Por: Lilliam Maldonado Cordero
La semana pasada escuchaba a una persona compartir la semblanza de una reina de belleza puertorriqueña que viajaría fuera de la isla para debatirse la corona internacional en un certamen. El perfil lo ofrecía de muy buena fe, con la indudable intención de ensalzar sus atributos físicos e inteligencia.
Su exposición incluyó el caveat -ya una costumbre al hablar de las mises- de que la muchacha era muy bonita “pero también era inteligente, no una cabeza vana”. Esta expresión me hizo reflexionar sobre la manera en que hasta en estos concursos se suele poner un estándar más alto para las mujeres, que ya no pueden destacar solo por ser bellas -en una competencia, precisamente, de belleza-, sino que ahora tienen que ser bellas y astronautas; bellas y doctoras en física nuclear; o bellas y neurocirujanas.

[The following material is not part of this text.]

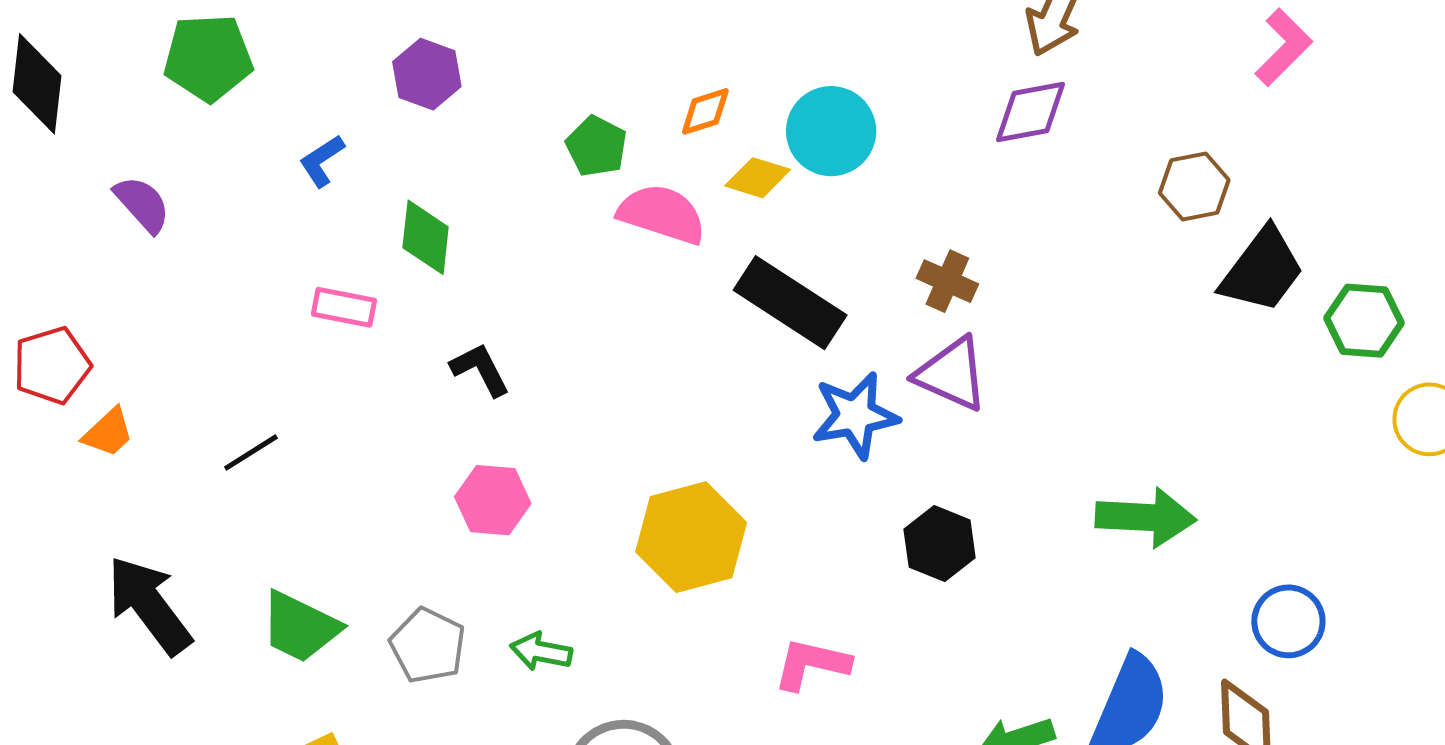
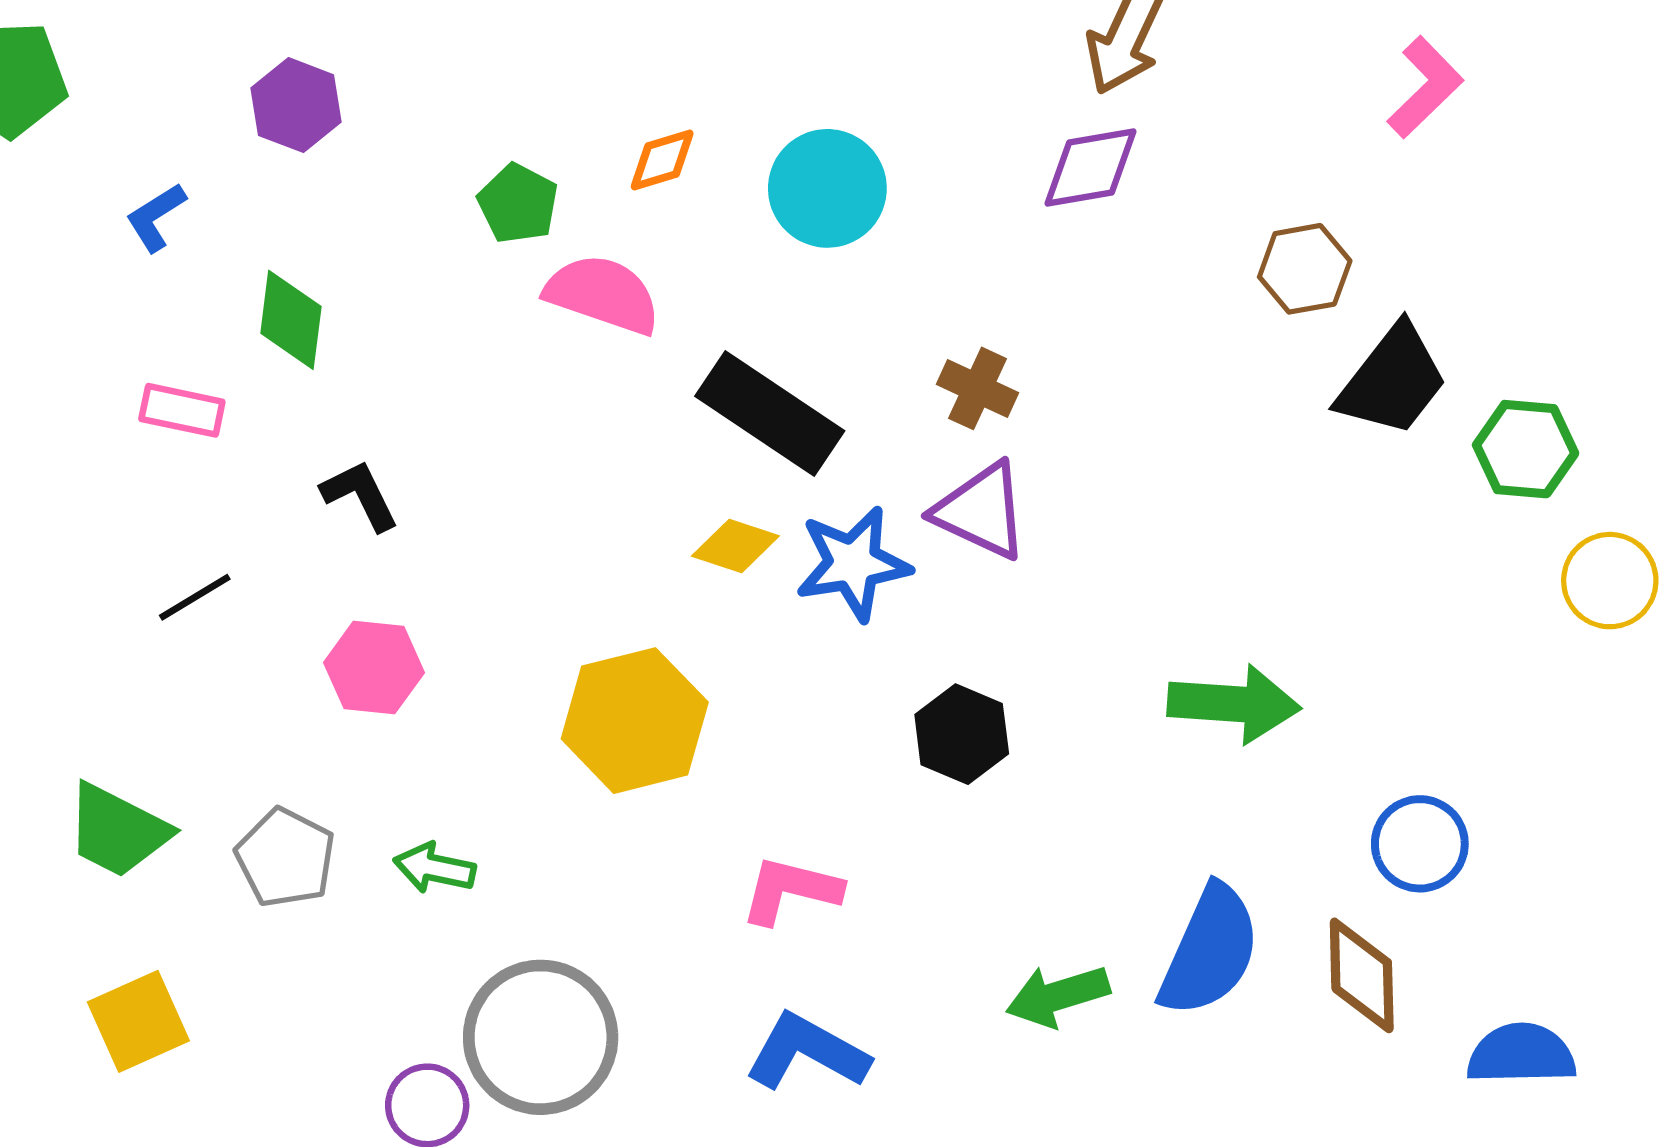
yellow diamond: (758, 178) -> (735, 546), moved
black line: (251, 453) -> (195, 597), moved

Para mí, está bien, pero es tierra fértil para pensar.
Es cierto, ya el mundo ha evolucionado lo suficientemente como para requerirle a las mujeres aspirantes a una “corona” que, más allá de ser bonitas, sean inteligentes, que su belleza “tenga propósito”, que dediquen de su tiempo a causas nobles y cumplan con otras expectativas que solo se esperan de nosotras, las mujeres.
Mas, del otro lado, si una mujer es muy inteligente, muy competente, muy noble o piadosa, nada de esto es suficiente a menos que, también, sea hermosa. “Fulana es buena… pero es feíta”. “Sutana es inteligentísima. Qué pena que tenga un cuerpo tan ordinario”. “Perenceja es tremenda atleta, pero no es femenina”.
Cuando un hombre destaca en alguna disciplina deportiva, o si posee logros académicos o profesionales, nadie lo enjuicia por su atractivo físico. No se escucha: “Oye, Pepo llegó a presidente de XYZ, con lo feo o viejo que es”, o “Pancho es tremenda defensa del equipo nacional, pero qué patas flacas tiene” ni que, “Einstein era un genio… pero, ese pelo…”.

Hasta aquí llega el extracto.